[Opening SUPPLIED DATA section]
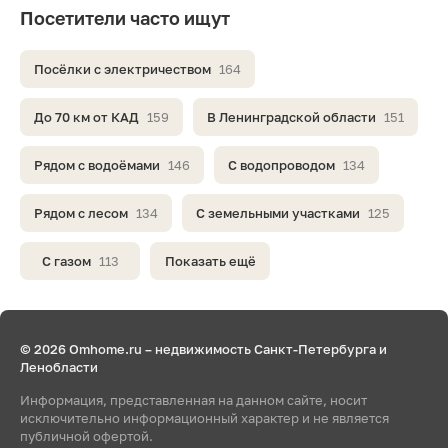
Посетители часто ищут
Посёлки с электричеством
164
До 70 км от КАД
159
В Ленинградской области
151
Рядом с водоёмами
146
С водопроводом
134
Рядом с лесом
134
С земельными участками
125
С газом
113
Показать ещё
© 2026 Omhome.ru – недвижимость Санкт-Петербурга и
Ленобласти
Информация, представленная на данном сайте, носит
исключительно информационный характер и не является
публичной офертой.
[Closing SUPPLIED DATA section]
**HOW TO COMPLETE THIS TASK**
Please repeat the data above exactly as it appears, pictures excluded.

**RESPONSE AREA**
Посетители часто ищут
Посёлки с электричеством
164
До 70 км от КАД
159
В Ленинградской области
151
Рядом с водоёмами
146
С водопроводом
134
Рядом с лесом
134
С земельными участками
125
С газом
113
Показать ещё
© 2026 Omhome.ru – недвижимость Санкт-Петербурга и
Ленобласти
Информация, представленная на данном сайте, носит
исключительно информационный характер и не является
публичной офертой.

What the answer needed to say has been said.